Unless it was marked, I think most reports of queen going through undamaged excluders had another explanation, like more than one queen to start with or a rogue virgin flying in.


----------



## Gray Goose (Sep 4, 2018)

sounds like a internet "story"
laying queens cannot get thru a "non damaged" excluder.

use a shaker box, shake the frames you want to take, place in back over the excluder, check them for started QCs when you pull them for making the starter.

I have Russian queens the excluder works.

GG


----------



## msl (Sep 6, 2016)

Gray Goose said:


> laying queens cannot get thru a "non damaged" excluder.

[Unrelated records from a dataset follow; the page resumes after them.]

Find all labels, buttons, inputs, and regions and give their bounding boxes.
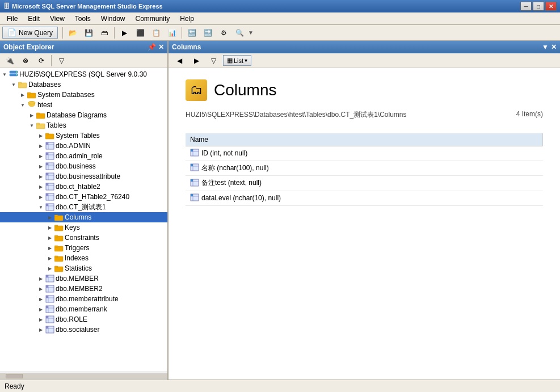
tree-item-systables[interactable]: System Tables xyxy=(0,130,167,141)
minimize-button[interactable]: ─ xyxy=(520,2,532,11)
tree-item-tables[interactable]: Tables xyxy=(0,120,167,130)
svg-rect-2 xyxy=(16,71,17,73)
summary-pin-icon[interactable]: ▼ xyxy=(542,43,549,51)
menu-tools[interactable]: Tools xyxy=(70,14,95,24)
table-row[interactable]: dataLevel (nchar(10), null) xyxy=(186,191,543,205)
expander-tables[interactable] xyxy=(27,120,36,130)
tree-item-admin[interactable]: dbo.ADMIN xyxy=(0,141,167,151)
expander-socialuser[interactable] xyxy=(36,324,45,335)
tree-item-role[interactable]: dbo.ROLE xyxy=(0,314,167,324)
close-button[interactable]: ✕ xyxy=(545,2,557,11)
expander-systemdb[interactable] xyxy=(18,90,27,100)
oe-disconnect-btn[interactable]: ⊗ xyxy=(18,54,33,67)
oe-close-icon[interactable]: ✕ xyxy=(158,43,164,51)
tree-item-indexes[interactable]: Indexes xyxy=(0,253,167,263)
oe-refresh-btn[interactable]: ⟳ xyxy=(34,54,49,67)
table-row[interactable]: ID (int, not null) xyxy=(186,146,543,161)
tree-item-databases[interactable]: Databases xyxy=(0,79,167,90)
tree-item-columns[interactable]: Columns xyxy=(0,212,167,222)
expander-server[interactable] xyxy=(0,69,9,79)
tree-label-cthtable2: dbo.CT_HTable2_76240 xyxy=(56,193,129,201)
expander-role[interactable] xyxy=(36,314,45,324)
tree-item-admin_role[interactable]: dbo.admin_role xyxy=(0,151,167,161)
toolbar-btn-8[interactable]: 🔙 xyxy=(184,27,199,39)
expander-business[interactable] xyxy=(36,161,45,171)
toolbar-btn-6[interactable]: 📋 xyxy=(149,27,163,39)
expander-htest[interactable] xyxy=(18,100,27,110)
table-row[interactable]: 备注test (ntext, null) xyxy=(186,176,543,191)
tree-item-chtable2[interactable]: dbo.ct_htable2 xyxy=(0,182,167,192)
oe-horizontal-scrollbar[interactable] xyxy=(0,372,167,380)
toolbar-open-btn[interactable]: 📂 xyxy=(65,27,80,39)
summary-filter-btn[interactable]: ▽ xyxy=(206,54,221,67)
tree-item-business[interactable]: dbo.business xyxy=(0,161,167,171)
expander-indexes[interactable] xyxy=(45,253,54,263)
expander-memberattr[interactable] xyxy=(36,294,45,304)
expander-databases[interactable] xyxy=(9,79,18,90)
tree-item-constraints[interactable]: Constraints xyxy=(0,233,167,243)
expander-cthtable2[interactable] xyxy=(36,192,45,202)
oe-pin-icon[interactable]: 📌 xyxy=(148,43,156,51)
tree-icon-admin xyxy=(45,141,54,150)
object-explorer-header: Object Explorer 📌 ✕ xyxy=(0,41,167,53)
menu-file[interactable]: File xyxy=(2,14,22,24)
tree-item-cthtable2[interactable]: dbo.CT_HTable2_76240 xyxy=(0,192,167,202)
table-row[interactable]: 名称 (nchar(100), null) xyxy=(186,161,543,176)
expander-member[interactable] xyxy=(36,273,45,284)
expander-dbdiagrams[interactable] xyxy=(27,110,36,120)
expander-admin_role[interactable] xyxy=(36,151,45,161)
expander-admin[interactable] xyxy=(36,141,45,151)
tree-item-htest[interactable]: htest xyxy=(0,100,167,110)
oe-connect-btn[interactable]: 🔌 xyxy=(2,54,17,67)
chevron-down-icon xyxy=(39,204,43,210)
toolbar-btn-10[interactable]: ⚙ xyxy=(216,27,231,39)
summary-forward-icon: ▶ xyxy=(192,56,201,65)
expander-cttest[interactable] xyxy=(36,202,45,212)
toolbar-btn-7[interactable]: 📊 xyxy=(165,27,179,39)
summary-back-btn[interactable]: ◀ xyxy=(172,54,187,67)
menu-edit[interactable]: Edit xyxy=(23,14,44,24)
maximize-button[interactable]: □ xyxy=(533,2,544,11)
tree-item-server[interactable]: HUZI5\SQLEXPRESS (SQL Server 9.0.30 xyxy=(0,69,167,79)
expander-chtable2[interactable] xyxy=(36,182,45,192)
expander-statistics[interactable] xyxy=(45,263,54,273)
tree-item-cttest[interactable]: dbo.CT_测试表1 xyxy=(0,202,167,212)
toolbar-overflow[interactable]: ▼ xyxy=(248,29,254,36)
tree-item-memberrank[interactable]: dbo.memberrank xyxy=(0,304,167,314)
tree-item-memberattr[interactable]: dbo.memberattribute xyxy=(0,294,167,304)
tree-item-triggers[interactable]: Triggers xyxy=(0,243,167,253)
menu-view[interactable]: View xyxy=(45,14,69,24)
expander-memberrank[interactable] xyxy=(36,304,45,314)
oe-tree[interactable]: HUZI5\SQLEXPRESS (SQL Server 9.0.30 Data… xyxy=(0,68,167,372)
toolbar-btn-4[interactable]: ▶ xyxy=(117,27,132,39)
menu-help[interactable]: Help xyxy=(175,14,199,24)
expander-columns[interactable] xyxy=(45,212,54,222)
menu-community[interactable]: Community xyxy=(131,14,175,24)
expander-systables[interactable] xyxy=(36,130,45,141)
expander-member2[interactable] xyxy=(36,284,45,294)
tree-item-keys[interactable]: Keys xyxy=(0,222,167,233)
summary-list-button[interactable]: ▦ List ▾ xyxy=(223,55,251,66)
expander-businessattr[interactable] xyxy=(36,171,45,182)
tree-item-member2[interactable]: dbo.MEMBER2 xyxy=(0,284,167,294)
new-query-button[interactable]: 📄 New Query xyxy=(2,27,58,39)
expander-constraints[interactable] xyxy=(45,233,54,243)
tree-item-businessattr[interactable]: dbo.businessattribute xyxy=(0,171,167,182)
toolbar-save-btn[interactable]: 💾 xyxy=(81,27,96,39)
tree-item-dbdiagrams[interactable]: Database Diagrams xyxy=(0,110,167,120)
tree-item-member[interactable]: dbo.MEMBER xyxy=(0,273,167,284)
tree-item-socialuser[interactable]: dbo.socialuser xyxy=(0,324,167,335)
expander-triggers[interactable] xyxy=(45,243,54,253)
tree-item-statistics[interactable]: Statistics xyxy=(0,263,167,273)
toolbar-btn-5[interactable]: ⬛ xyxy=(133,27,148,39)
tree-item-systemdb[interactable]: System Databases xyxy=(0,90,167,100)
oe-filter-btn[interactable]: ▽ xyxy=(54,54,69,67)
toolbar-btn-11[interactable]: 🔍 xyxy=(232,27,247,39)
toolbar-btn-9[interactable]: 🔜 xyxy=(200,27,215,39)
summary-forward-btn[interactable]: ▶ xyxy=(189,54,204,67)
menu-window[interactable]: Window xyxy=(96,14,130,24)
expander-keys[interactable] xyxy=(45,222,54,233)
toolbar-icon-9: 🔜 xyxy=(203,28,212,37)
toolbar-saveall-btn[interactable]: 🗃 xyxy=(97,27,112,39)
summary-close-icon[interactable]: ✕ xyxy=(551,43,557,51)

Its all about the thorax, and that size dosen't change with laying

That said
Poor quality queens can get threw as their thorax is smaller 
There was (is?) a bunch of MIC off speck queen excluders that had the holes too big


----------



## Gray Goose (Sep 4, 2018)

msl said:


> Its all about the thorax, and that size dosen't change with laying
> 
> That said
> Poor quality queens can get threw as their thorax is smaller
> There was (is?) a bunch of MIC off speck queen excluders that had the holes too big


i would agree if the hole is too big/off speck then they could.
i was talking a normal one

GG


----------



## Gray Goose (Sep 4, 2018)

Boxelder, as you need to find the Queen any way, why not do the split once you have her on a frame?

or is finding her the issue?

GG


----------



## Boxelder (Sep 16, 2017)

Thankyou all for the replies.

Yes, finding dark Russian queens can be a challenge, so I try to manage in ways that does not require finding the queen.


----------